La Gestione separata fa registrare
il valore medio più basso (1.570 euro) trattandosi,
prevalentemente, di pensioni supplementari. In
particolare, le prestazioni a carico di detta gestione
si distribuiscono per il 93,3% in pensioni di vecchiaia
con importi medi mensili pari a 123,85 euro, per il 6,2%
in pensioni ai superstiti con importi medi mensili di
67,69 euro e per il restante 0,5% in pensioni
d’invalidità con importi medi mensili di 230 euro
dall’analisi della distribuzione delle pensioni erogate
nella gestione per sesso, emerge che il 72% è costituito
da pensioni maschili di importo medio mensile pari a
130,09 euro, mentre le pensioni erogate a donne, che
rappresentano il restante 28%, presentano un importo
medio mensile di 95,51 euro.
Analisi pensioni
La distribuzione delle pensioni per
categoria e area geografica evidenzia pesi percentuali
più elevati al Nord per le pensioni di vecchiaia e per
quelle ai superstiti (rispettivamente 58% e 51%), mentre
prevalgono nel Mezzogiorno le pensioni di invalidità
previdenziale (48%) e le prestazioni di tipo
assistenziale, con il 53% per le pensioni/assegni
sociali e il 44% per le prestazioni di invalidità
civile. Passando ad analizzare il regime di
liquidazione, la distribuzione delle pensioni vigenti
evidenzia la netta prevalenza delle prestazioni
liquidate nell’ambito del sistema retributivo (93,4%).
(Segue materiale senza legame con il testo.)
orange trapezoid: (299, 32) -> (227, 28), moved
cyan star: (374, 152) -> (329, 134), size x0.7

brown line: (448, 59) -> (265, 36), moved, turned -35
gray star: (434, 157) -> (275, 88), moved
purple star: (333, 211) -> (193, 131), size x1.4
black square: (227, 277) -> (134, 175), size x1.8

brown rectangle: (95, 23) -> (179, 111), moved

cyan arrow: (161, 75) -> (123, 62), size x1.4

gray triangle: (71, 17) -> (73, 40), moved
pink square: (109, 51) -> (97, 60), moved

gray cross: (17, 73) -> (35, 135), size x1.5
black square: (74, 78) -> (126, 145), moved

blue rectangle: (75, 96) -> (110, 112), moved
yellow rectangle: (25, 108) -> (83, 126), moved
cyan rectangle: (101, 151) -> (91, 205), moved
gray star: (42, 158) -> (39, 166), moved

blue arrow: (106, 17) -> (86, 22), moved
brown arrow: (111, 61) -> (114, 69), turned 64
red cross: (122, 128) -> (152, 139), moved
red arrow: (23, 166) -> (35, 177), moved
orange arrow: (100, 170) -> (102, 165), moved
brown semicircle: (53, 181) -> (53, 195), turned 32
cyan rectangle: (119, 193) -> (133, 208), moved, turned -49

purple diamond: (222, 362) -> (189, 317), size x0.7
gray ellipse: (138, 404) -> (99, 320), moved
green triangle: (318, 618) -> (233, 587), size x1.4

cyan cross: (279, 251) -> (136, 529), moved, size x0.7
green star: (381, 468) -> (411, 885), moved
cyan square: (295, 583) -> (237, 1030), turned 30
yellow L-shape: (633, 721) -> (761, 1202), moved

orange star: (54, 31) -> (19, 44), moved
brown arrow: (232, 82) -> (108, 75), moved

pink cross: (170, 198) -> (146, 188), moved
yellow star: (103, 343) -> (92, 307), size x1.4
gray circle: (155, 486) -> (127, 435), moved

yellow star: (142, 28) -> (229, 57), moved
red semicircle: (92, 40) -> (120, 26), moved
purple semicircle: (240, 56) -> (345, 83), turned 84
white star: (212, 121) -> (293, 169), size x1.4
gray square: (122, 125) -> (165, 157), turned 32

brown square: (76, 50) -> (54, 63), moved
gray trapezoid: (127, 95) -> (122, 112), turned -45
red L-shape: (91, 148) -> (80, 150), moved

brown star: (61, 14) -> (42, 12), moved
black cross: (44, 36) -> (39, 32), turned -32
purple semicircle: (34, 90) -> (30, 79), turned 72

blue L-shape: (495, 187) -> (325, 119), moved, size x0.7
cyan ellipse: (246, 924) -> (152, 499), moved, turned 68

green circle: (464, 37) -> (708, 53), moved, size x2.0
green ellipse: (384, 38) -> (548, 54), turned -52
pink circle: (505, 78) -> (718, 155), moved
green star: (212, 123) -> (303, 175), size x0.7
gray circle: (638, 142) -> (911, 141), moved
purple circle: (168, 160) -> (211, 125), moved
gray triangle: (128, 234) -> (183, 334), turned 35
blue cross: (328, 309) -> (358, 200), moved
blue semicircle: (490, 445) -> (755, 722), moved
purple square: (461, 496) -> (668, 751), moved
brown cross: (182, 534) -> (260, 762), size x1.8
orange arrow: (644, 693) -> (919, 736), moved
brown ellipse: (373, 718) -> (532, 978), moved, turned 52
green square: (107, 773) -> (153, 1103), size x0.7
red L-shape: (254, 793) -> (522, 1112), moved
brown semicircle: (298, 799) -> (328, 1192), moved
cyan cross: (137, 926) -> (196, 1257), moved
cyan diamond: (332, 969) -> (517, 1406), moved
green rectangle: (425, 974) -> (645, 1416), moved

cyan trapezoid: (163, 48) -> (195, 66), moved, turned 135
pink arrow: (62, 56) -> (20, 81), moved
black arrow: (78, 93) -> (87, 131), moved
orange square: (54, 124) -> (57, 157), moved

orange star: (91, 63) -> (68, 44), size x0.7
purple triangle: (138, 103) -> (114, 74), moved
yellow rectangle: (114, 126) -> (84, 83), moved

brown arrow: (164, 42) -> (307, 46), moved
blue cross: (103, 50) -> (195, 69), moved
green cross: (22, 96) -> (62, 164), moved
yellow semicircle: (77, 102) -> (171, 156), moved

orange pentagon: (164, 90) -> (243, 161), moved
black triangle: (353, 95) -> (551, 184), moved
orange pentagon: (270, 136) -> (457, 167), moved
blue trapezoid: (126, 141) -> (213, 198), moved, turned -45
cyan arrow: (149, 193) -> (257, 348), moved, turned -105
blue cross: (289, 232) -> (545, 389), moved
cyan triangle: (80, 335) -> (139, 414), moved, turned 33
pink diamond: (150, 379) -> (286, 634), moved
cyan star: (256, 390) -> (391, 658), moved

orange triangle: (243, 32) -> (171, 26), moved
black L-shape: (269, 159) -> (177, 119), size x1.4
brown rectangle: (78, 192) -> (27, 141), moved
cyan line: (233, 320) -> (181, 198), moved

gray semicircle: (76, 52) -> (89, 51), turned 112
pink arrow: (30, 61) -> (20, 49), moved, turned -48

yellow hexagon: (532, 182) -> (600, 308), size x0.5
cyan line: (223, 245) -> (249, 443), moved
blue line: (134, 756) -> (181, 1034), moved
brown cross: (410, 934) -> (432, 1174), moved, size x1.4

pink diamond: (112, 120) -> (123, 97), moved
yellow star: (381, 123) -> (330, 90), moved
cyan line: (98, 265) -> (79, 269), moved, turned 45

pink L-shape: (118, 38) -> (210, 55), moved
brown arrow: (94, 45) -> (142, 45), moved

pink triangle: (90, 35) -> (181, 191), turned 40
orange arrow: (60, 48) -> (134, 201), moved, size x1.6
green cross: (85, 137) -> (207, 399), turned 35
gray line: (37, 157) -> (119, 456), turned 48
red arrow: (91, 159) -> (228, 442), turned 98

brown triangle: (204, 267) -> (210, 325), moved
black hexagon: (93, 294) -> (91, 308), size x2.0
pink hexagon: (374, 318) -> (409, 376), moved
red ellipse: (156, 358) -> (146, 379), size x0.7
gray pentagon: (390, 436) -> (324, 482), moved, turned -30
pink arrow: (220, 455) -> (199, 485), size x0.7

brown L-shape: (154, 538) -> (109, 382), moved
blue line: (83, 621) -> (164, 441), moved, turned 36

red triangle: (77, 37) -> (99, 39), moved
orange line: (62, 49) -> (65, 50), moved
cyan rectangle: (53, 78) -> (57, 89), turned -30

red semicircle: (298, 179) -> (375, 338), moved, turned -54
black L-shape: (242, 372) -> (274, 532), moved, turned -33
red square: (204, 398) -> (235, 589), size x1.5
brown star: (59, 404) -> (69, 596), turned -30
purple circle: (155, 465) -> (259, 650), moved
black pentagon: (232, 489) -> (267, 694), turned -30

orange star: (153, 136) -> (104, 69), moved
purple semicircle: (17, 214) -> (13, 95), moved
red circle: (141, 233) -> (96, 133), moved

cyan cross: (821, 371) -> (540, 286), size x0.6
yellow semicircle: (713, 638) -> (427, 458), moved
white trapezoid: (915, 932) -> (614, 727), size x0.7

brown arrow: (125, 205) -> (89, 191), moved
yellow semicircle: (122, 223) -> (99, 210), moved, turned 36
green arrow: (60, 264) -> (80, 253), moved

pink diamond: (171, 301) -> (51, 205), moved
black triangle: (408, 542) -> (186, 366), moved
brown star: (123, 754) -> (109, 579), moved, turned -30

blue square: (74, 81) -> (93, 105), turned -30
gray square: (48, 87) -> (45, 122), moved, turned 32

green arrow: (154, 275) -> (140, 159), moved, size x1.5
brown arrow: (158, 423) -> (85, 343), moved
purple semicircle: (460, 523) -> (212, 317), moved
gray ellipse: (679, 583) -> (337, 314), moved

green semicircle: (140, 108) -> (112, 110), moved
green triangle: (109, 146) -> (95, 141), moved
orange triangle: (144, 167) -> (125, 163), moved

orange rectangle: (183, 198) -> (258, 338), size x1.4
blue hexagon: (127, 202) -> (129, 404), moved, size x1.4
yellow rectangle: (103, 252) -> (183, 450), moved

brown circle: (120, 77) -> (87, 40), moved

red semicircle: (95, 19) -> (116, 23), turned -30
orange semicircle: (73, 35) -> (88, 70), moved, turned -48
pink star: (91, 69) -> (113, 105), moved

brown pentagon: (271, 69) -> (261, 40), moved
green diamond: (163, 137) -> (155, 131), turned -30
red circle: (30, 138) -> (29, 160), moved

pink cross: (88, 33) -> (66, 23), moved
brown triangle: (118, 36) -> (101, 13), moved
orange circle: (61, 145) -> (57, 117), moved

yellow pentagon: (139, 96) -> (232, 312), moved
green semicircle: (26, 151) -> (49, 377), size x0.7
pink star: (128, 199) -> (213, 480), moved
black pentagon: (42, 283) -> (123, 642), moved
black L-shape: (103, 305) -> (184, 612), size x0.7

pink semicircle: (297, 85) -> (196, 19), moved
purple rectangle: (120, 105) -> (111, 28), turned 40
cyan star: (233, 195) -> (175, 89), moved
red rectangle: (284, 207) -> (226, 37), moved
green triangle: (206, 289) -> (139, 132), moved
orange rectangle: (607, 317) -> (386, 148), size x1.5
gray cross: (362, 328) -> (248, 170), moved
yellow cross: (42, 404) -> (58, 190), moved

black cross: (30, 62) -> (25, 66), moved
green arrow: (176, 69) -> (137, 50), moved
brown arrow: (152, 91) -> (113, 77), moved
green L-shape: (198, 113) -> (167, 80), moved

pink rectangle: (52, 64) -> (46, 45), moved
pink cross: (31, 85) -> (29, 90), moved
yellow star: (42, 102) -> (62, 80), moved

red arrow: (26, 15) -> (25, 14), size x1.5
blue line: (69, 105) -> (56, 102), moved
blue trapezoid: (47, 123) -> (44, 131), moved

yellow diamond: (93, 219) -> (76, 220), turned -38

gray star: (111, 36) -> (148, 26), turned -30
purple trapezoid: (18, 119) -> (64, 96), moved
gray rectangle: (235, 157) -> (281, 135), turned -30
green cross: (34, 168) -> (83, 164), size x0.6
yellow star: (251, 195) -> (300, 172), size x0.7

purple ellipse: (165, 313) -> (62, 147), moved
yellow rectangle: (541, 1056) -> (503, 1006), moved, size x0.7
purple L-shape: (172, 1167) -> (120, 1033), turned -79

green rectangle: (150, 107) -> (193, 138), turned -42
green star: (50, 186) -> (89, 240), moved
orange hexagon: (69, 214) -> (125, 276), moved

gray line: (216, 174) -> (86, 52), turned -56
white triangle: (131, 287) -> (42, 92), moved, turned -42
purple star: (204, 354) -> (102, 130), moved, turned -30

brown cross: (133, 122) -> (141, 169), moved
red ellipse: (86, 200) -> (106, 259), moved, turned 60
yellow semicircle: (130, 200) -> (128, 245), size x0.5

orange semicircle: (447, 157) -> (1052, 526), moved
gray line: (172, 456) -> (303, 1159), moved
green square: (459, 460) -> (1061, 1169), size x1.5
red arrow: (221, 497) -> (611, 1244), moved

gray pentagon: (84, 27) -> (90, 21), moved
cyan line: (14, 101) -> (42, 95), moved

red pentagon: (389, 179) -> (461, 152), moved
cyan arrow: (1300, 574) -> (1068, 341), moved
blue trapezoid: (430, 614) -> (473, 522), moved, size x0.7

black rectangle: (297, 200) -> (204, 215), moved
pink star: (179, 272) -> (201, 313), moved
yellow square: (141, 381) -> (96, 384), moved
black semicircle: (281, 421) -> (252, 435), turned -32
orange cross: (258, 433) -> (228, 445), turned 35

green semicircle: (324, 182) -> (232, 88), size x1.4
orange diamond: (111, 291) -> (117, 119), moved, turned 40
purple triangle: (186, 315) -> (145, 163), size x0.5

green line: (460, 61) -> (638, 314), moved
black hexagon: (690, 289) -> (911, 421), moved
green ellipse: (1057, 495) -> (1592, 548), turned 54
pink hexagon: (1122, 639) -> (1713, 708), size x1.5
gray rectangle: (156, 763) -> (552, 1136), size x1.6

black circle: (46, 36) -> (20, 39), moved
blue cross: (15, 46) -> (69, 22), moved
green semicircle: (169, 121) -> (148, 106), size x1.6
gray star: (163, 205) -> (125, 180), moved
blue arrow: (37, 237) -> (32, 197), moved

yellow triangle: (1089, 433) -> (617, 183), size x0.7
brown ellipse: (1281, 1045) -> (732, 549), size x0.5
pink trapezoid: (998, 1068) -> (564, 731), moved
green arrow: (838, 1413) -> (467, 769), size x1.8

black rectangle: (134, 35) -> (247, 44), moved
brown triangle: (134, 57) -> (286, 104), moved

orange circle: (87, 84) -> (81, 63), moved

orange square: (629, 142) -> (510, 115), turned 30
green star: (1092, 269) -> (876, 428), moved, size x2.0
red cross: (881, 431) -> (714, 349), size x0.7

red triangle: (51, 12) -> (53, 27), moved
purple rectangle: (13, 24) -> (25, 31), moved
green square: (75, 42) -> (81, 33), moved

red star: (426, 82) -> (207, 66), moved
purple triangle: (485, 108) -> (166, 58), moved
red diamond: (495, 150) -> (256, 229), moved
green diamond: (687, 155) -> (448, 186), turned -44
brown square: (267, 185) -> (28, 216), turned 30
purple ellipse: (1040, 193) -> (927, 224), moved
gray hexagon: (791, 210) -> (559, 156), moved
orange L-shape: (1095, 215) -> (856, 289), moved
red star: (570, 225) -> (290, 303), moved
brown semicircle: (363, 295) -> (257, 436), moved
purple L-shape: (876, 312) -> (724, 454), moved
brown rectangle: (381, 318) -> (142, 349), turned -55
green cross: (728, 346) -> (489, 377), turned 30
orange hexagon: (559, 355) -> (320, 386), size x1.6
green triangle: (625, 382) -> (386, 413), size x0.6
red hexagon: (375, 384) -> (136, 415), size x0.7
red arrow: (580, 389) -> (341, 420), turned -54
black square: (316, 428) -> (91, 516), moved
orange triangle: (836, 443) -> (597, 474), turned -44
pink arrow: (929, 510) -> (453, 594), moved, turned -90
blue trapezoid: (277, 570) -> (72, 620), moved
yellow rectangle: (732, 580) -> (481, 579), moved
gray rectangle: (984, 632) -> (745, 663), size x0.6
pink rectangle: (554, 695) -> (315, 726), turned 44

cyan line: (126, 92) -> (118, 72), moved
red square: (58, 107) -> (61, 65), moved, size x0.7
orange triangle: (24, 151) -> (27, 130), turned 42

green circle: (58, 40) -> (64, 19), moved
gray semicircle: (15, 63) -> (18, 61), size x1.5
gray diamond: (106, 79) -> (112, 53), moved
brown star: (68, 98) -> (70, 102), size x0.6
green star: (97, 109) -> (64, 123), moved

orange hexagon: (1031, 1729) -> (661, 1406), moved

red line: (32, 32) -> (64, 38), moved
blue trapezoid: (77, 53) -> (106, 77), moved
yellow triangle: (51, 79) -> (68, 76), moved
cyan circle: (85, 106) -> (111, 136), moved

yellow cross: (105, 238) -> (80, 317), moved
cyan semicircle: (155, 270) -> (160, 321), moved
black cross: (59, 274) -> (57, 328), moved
Il regime misto si applica al 4,8%
dei trattamenti, mentre soltanto l’1,8% delle pensioni
vigenti al 31 dicembre 2010 rientra nel sistema
contributivo dall’esame della distribuzione delle
pensioni in base alla classe di età dei titolari emerge
che l’89,3% dei trattamenti è erogato a individui con 60
e più anni (il 30,3% ad ultra80enni); l’8% è rivolto a
beneficiari di età compresa tra 40 e 59 anni; il 2,1% a
titolari tra 15 e 39 anni e appena lo 0,6% a soggetti di
età pari o inferiore a 14 anni.
Analizzando la distribuzione delle
pensioni Inps per classe di importo si osserva che il
50,8% delle pensioni erogate appartiene alla classe più
bassa, con importi inferiori ai 500 euro mensili.
Tale quota sale al 79% se si
considera la soglia dei 1.000 euro lordi mensili.